» **Exercise details**: Reproduce each line from the records that holds "cipher".

» **Available records**:
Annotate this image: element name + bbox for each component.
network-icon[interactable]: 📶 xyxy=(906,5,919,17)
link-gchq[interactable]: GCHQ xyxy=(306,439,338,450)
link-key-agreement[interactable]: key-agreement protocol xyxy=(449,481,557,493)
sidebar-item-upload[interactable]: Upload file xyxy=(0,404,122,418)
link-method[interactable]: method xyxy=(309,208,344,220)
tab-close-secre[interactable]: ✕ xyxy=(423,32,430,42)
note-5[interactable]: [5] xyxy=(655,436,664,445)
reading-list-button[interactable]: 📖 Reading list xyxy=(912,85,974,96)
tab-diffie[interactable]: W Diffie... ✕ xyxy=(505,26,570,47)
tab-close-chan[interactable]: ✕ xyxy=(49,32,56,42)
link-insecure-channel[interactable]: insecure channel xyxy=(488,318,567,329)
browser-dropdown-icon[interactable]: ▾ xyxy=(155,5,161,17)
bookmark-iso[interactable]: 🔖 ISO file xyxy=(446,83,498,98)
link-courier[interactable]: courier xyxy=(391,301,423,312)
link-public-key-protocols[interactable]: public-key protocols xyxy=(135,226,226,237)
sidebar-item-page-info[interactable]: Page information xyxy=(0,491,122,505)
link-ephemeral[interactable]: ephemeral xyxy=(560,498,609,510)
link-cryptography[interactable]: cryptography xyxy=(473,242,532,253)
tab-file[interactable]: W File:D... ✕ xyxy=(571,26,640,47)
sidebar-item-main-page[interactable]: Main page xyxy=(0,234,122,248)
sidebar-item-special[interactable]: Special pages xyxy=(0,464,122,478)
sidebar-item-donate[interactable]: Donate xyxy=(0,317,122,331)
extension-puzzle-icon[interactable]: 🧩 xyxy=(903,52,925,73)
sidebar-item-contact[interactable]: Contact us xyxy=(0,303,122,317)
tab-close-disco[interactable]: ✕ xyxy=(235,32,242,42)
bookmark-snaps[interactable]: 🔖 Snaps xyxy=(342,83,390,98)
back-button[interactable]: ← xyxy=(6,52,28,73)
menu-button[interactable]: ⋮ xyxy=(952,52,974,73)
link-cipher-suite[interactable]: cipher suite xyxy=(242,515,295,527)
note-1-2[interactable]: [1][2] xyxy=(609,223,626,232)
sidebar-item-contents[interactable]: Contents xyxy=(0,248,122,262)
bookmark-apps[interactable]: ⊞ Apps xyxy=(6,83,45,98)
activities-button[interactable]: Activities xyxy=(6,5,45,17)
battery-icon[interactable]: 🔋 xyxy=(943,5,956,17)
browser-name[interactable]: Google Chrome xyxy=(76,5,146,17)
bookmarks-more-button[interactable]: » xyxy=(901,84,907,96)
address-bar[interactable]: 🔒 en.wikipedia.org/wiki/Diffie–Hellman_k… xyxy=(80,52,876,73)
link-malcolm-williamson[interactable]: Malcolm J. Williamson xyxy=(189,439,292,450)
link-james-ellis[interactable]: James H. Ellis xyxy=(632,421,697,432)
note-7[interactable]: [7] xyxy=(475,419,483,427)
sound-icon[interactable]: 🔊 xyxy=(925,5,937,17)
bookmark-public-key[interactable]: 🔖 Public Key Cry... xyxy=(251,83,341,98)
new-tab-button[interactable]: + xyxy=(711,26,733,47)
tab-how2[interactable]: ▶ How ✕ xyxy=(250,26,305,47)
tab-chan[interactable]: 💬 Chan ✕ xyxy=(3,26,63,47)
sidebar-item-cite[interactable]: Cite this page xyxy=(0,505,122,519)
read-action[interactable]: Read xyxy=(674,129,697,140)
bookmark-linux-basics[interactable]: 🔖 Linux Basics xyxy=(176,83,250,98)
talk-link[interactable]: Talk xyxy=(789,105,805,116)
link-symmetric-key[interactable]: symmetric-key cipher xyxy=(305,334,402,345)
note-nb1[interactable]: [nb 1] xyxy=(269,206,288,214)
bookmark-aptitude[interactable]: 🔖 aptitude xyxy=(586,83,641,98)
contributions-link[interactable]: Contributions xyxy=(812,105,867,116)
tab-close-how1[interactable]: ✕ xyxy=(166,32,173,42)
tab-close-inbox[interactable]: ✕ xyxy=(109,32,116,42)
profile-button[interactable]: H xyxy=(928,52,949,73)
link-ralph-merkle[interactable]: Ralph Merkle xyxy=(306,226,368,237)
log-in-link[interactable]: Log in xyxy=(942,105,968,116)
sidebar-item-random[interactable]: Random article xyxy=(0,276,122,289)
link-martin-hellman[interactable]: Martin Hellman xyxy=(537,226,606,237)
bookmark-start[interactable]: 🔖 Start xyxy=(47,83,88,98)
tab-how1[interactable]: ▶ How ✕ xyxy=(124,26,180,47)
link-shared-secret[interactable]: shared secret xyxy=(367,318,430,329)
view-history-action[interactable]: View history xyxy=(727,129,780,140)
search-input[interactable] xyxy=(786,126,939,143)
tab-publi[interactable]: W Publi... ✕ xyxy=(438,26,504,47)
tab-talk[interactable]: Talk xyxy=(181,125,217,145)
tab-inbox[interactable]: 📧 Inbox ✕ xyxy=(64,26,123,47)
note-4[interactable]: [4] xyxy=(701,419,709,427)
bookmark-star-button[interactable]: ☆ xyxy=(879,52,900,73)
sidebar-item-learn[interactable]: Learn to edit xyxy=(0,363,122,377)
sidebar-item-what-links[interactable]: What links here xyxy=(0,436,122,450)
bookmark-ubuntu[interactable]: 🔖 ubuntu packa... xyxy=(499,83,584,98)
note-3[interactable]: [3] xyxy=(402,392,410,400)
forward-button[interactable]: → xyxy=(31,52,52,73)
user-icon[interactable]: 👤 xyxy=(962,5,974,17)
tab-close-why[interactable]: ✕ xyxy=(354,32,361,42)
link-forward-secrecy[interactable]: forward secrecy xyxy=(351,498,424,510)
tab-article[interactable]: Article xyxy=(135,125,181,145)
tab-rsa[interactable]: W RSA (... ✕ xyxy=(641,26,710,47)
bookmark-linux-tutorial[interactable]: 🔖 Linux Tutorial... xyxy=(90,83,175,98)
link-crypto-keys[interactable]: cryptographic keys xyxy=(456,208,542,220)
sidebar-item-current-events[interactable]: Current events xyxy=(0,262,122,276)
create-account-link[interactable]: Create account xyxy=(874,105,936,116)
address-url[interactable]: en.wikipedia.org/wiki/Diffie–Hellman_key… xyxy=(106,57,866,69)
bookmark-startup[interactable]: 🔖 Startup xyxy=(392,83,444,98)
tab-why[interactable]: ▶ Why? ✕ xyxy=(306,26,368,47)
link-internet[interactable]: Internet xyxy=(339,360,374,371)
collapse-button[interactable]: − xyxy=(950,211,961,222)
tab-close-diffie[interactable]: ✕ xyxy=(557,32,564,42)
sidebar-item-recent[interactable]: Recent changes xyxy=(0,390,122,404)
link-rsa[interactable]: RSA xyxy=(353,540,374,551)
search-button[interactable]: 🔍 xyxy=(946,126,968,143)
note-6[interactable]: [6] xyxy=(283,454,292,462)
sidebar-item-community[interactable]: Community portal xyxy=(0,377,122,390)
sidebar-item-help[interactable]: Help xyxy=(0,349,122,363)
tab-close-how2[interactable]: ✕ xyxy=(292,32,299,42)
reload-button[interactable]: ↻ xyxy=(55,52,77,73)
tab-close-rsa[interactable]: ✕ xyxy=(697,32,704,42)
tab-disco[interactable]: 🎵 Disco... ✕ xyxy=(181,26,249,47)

» **Output of the exercise**:
link-cipher-suite[interactable]: cipher suite xyxy=(242,515,295,527)
link-symmetric-key[interactable]: symmetric-key cipher xyxy=(305,334,402,345)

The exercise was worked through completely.